PROBLEM DETAILS:
Scan the records for "task". Report each line that includes it.

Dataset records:
══════════
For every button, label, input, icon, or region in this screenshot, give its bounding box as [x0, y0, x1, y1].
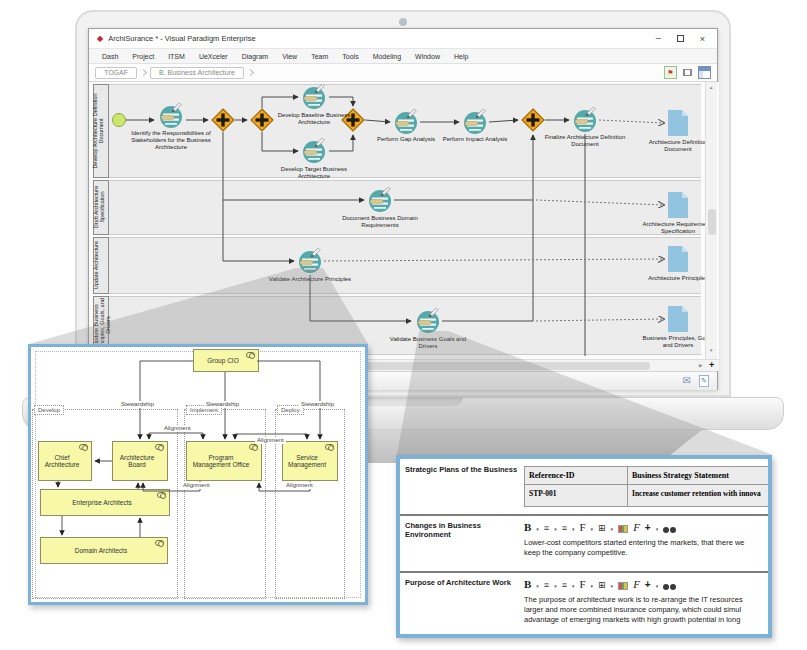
insert-plus-icon[interactable]: +: [645, 580, 651, 590]
visual-paradigm-logo-icon: ◆: [97, 34, 103, 43]
scroll-down-icon[interactable]: ▼: [709, 348, 713, 353]
vertical-scrollbar[interactable]: ▲ ▼: [705, 82, 717, 359]
insert-image-icon[interactable]: [618, 582, 628, 590]
list-icon[interactable]: ≡: [562, 580, 567, 590]
maximize-button[interactable]: [677, 35, 684, 42]
task-label: Perform Impact Analysis: [428, 136, 522, 143]
task-icon-gap-analysis[interactable]: [393, 109, 419, 135]
scroll-up-icon[interactable]: ▲: [709, 85, 713, 90]
menu-project[interactable]: Project: [125, 53, 161, 60]
lane-label-update-architecture: Update Architecture: [94, 237, 110, 294]
bold-icon[interactable]: B: [524, 522, 531, 533]
function-icon[interactable]: F: [633, 579, 640, 590]
list-icon[interactable]: ≡: [562, 523, 567, 533]
diagram-panel-icon[interactable]: [698, 66, 711, 79]
document-label: Architecture Requirements Specification: [641, 221, 715, 235]
close-button[interactable]: ×: [700, 34, 705, 44]
font-icon[interactable]: F: [579, 522, 585, 533]
edge-label-stewardship: Stewardship: [299, 401, 336, 408]
insert-plus-icon[interactable]: +: [645, 523, 651, 533]
chevron-right-icon: [140, 69, 147, 76]
changes-text-line: keep the company competitive.: [524, 548, 768, 558]
task-icon-target[interactable]: [301, 138, 327, 164]
task-icon-document-requirements[interactable]: [367, 187, 393, 213]
parallel-gateway-icon[interactable]: [211, 108, 235, 132]
purpose-text-line: advantage of emerging markets with high …: [524, 615, 768, 625]
menu-modeling[interactable]: Modeling: [366, 53, 408, 60]
pan-tool-icon[interactable]: +: [709, 360, 714, 370]
menu-help[interactable]: Help: [447, 53, 475, 60]
scroll-right-icon[interactable]: ▶: [699, 363, 702, 368]
table-row-strategic-plans: Strategic Plans of the Business Referenc…: [400, 459, 768, 514]
caret-icon[interactable]: ▾: [591, 525, 594, 533]
lane-label-draft: Draft Architecture Specification: [94, 180, 110, 235]
edit-page-icon[interactable]: ✎: [699, 375, 709, 387]
menu-view[interactable]: View: [275, 53, 304, 60]
font-icon[interactable]: F: [579, 579, 585, 590]
binoculars-icon[interactable]: [663, 525, 676, 533]
task-icon-finalize[interactable]: [572, 107, 598, 133]
rich-text-toolbar: B▾ ≡▾ ≡▾ F▾ ⊞▾ F +▾: [524, 519, 676, 533]
start-event[interactable]: [112, 113, 126, 127]
title-bar: ◆ ArchiSurance * - Visual Paradigm Enter…: [89, 29, 717, 49]
document-icon[interactable]: [667, 305, 689, 333]
vertical-scroll-thumb[interactable]: [708, 209, 716, 235]
laptop-mockup-scene: ◆ ArchiSurance * - Visual Paradigm Enter…: [0, 0, 807, 650]
document-icon[interactable]: [667, 191, 689, 219]
breadcrumb-business-architecture[interactable]: B. Business Architecture: [150, 67, 244, 79]
caret-icon[interactable]: ▾: [656, 582, 659, 590]
caret-icon[interactable]: ▾: [554, 582, 557, 590]
strategic-plans-table[interactable]: Reference-ID Business Strategy Statement…: [524, 466, 768, 507]
binoculars-icon[interactable]: [663, 582, 676, 590]
mail-icon[interactable]: ✉: [683, 375, 691, 386]
task-icon-validate-goals[interactable]: [415, 308, 441, 334]
flag-icon[interactable]: ⚑: [664, 66, 677, 79]
caret-icon[interactable]: ▾: [572, 582, 575, 590]
menu-dash[interactable]: Dash: [95, 53, 125, 60]
bold-icon[interactable]: B: [524, 579, 531, 590]
row-label: Strategic Plans of the Business: [405, 465, 519, 474]
align-icon[interactable]: ≡: [544, 523, 549, 533]
caret-icon[interactable]: ▾: [572, 525, 575, 533]
architecture-vision-table-overlay: Strategic Plans of the Business Referenc…: [396, 455, 772, 638]
task-label: Develop Baseline Business Architecture: [267, 112, 361, 126]
caret-icon[interactable]: ▾: [554, 525, 557, 533]
function-icon[interactable]: F: [633, 522, 640, 533]
menu-itsm[interactable]: ITSM: [161, 53, 192, 60]
align-icon[interactable]: ≡: [544, 580, 549, 590]
task-icon-impact-analysis[interactable]: [462, 109, 488, 135]
document-icon[interactable]: [667, 109, 689, 137]
table-row-changes: Changes in Business Environment B▾ ≡▾ ≡▾…: [400, 516, 768, 571]
menu-diagram[interactable]: Diagram: [235, 53, 275, 60]
insert-image-icon[interactable]: [618, 525, 628, 533]
caret-icon[interactable]: ▾: [611, 525, 614, 533]
edge-label-stewardship: Stewardship: [204, 401, 241, 408]
menu-tools[interactable]: Tools: [335, 53, 365, 60]
caret-icon[interactable]: ▾: [536, 525, 539, 533]
purpose-text-line: larger and more combined insurance compa…: [524, 605, 768, 615]
purpose-text-line: The purpose of architecture work is to r…: [524, 595, 768, 605]
caret-icon[interactable]: ▾: [611, 582, 614, 590]
document-icon[interactable]: [667, 245, 689, 273]
breadcrumb-togaf[interactable]: TOGAF: [95, 67, 137, 79]
group-label-develop: Develop: [34, 405, 64, 415]
fit-to-window-icon[interactable]: [681, 66, 694, 79]
insert-table-icon[interactable]: ⊞: [598, 523, 606, 533]
task-icon-baseline[interactable]: [301, 84, 327, 110]
menu-window[interactable]: Window: [408, 53, 447, 60]
caret-icon[interactable]: ▾: [656, 525, 659, 533]
menu-team[interactable]: Team: [304, 53, 335, 60]
edge-label-stewardship: Stewardship: [119, 401, 156, 408]
minimize-button[interactable]: –: [656, 34, 661, 43]
menu-uexceler[interactable]: UeXceler: [192, 53, 235, 60]
caret-icon[interactable]: ▾: [591, 582, 594, 590]
edge-label-alignment: Alignment: [162, 425, 193, 432]
menu-bar: Dash Project ITSM UeXceler Diagram View …: [89, 49, 717, 64]
org-chart-overlay: Develop Implement Deploy: [28, 344, 368, 605]
caret-icon[interactable]: ▾: [536, 582, 539, 590]
task-icon-identify[interactable]: [158, 103, 184, 129]
table-row-purpose: Purpose of Architecture Work B▾ ≡▾ ≡▾ F▾…: [400, 573, 768, 634]
parallel-gateway-icon[interactable]: [521, 108, 545, 132]
laptop-camera: [399, 18, 407, 26]
insert-table-icon[interactable]: ⊞: [598, 580, 606, 590]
══════════
SOLVED EXERCISE:
task-label: Perform Impact Analysis: [428, 136, 522, 143]
task-icon-gap-analysis[interactable]: [393, 109, 419, 135]
task-icon-target[interactable]: [301, 138, 327, 164]
task-icon-document-requirements[interactable]: [367, 187, 393, 213]
task-icon-finalize[interactable]: [572, 107, 598, 133]
task-icon-validate-goals[interactable]: [415, 308, 441, 334]
task-label: Develop Baseline Business Architecture: [267, 112, 361, 126]
task-icon-impact-analysis[interactable]: [462, 109, 488, 135]
task-icon-baseline[interactable]: [301, 84, 327, 110]
task-icon-identify[interactable]: [158, 103, 184, 129]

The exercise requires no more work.